A massive hurricane in 1898 and a volcanic eruption on Saint Vincent in 1902 signaled the end of a moribund sugar industry in Barbados and the British Windward Islands. Sensing impending economic disaster and social and political disturbances in the wake of the catastrophic 1884 plunge in London sugar prices, in 1897 the British government appointed a high-powered commission to investigate the state of economic affairs in its West Indian colonies and to make appropriate recommendations. The report of these commissioners along with contemporary newspaper reports and archival accounts constitute the major sources for Bonham Richardson’s impressive study of the eastern Caribbean’s historical geography during the depression years of the late nineteenth century.

Central to the author’s analysis is the intertwining of economic and ecological factors on islands with a common political background. While planter control remained paramount, varying local physical landscapes influenced economic activities in significantly different ways. At one extreme was Barbados, which was almost completely enveloped by sugarcane; at the other end was Grenada, which boasted a viable cocoa economy that had virtually supplanted that of sugar. By tracing the environmental and sociological factors that precipitated the conditions that the commissioners addressed, Richardson provides us with a unique view of the ecological characteristics of the eastern Caribbean during the late nineteenth century. On islands where workers creatively used the highlands, and even some parts of the lowlands, to lessen their dependence on plantation agriculture, the depression’s impact tended to be less severe. Nevertheless, worker unrest throughout the area goaded the British government until it finally appointed the 1897 Commission. Richardson is at his best in persuasively arguing that the commission’s recommendations for the compulsory breakup of estates and official support for peasant proprietary rights represented more a response to worker unrest than a reflection of enlightened British policy initiatives.

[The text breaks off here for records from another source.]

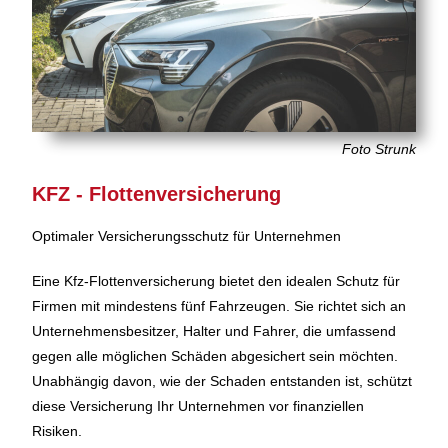
Foto Strunk
KFZ - Flottenversicherung
Optimaler Versicherungsschutz für Unternehmen
Eine Kfz-Flottenversicherung bietet den idealen Schutz für
Firmen mit mindestens fünf Fahrzeugen. Sie richtet sich an
Unternehmensbesitzer, Halter und Fahrer, die umfassend
gegen alle möglichen Schäden abgesichert sein möchten.
Unabhängig davon, wie der Schaden entstanden ist, schützt
diese Versicherung Ihr Unternehmen vor finanziellen
Risiken.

Initially, planter hegemony on Saint Vincent conspired with an inadequate infrastructure to frustrate efforts toward land reform. Natural disasters proved to be the best ally of officials in finally inducing financially strapped planters to grudgingly agree to the government’s purchase of lands that were eventually parceled and sold in order to support peasant agriculture. On densely cultivated Barbados, reform engendered the consolidation of central factories and the modernization of a seemingly all-important sugar industry. Though Saint Lucia’s sugar output had decreased by the 1890s, its sugar industry had outstripped that of Barbados and Saint Vincent in terms of modernization, innovation, and efficiency. Nevertheless, on Saint Lucia peasant agriculture was already flourishing on lands left vacant by sugar producers.

Coming 70 years after emancipation, compulsory land reform proved inadequate to stem the title of worker discontent and political dissatisfaction that had increasingly become the norm in the British Caribbean (eventually finding full expression in the 1930s). The full import of occurrences of the late-nineteenth-century depression rests in the framework they established that allowed officials and individuals to articulate their vision for the future of islands in which they all had varying interests.

Richardson has made an enormously important contribution to the literature on the Caribbean by considerably raising the level of debate on late-nineteenth-century economic changes in the region. He has demonstrated a sound understanding of the intricate relationship between climate and political, economic, and social factors that helped define Caribbean societies. Further, his depiction of the characteristics of high-land-lowland agriculture and the manner in which planters successfully used waterways to promote their economic interests provides a useful framework for understanding the highly contested issues that were constant features of British Caribbean life. The clear insight he has brought to the complex ecological factors that helped fashion society and economy in the British Windward Islands has exposed the barrenness and unsuitability of the ideas and policies that informed the attitudes and behavior of officials responsible for governing the islands.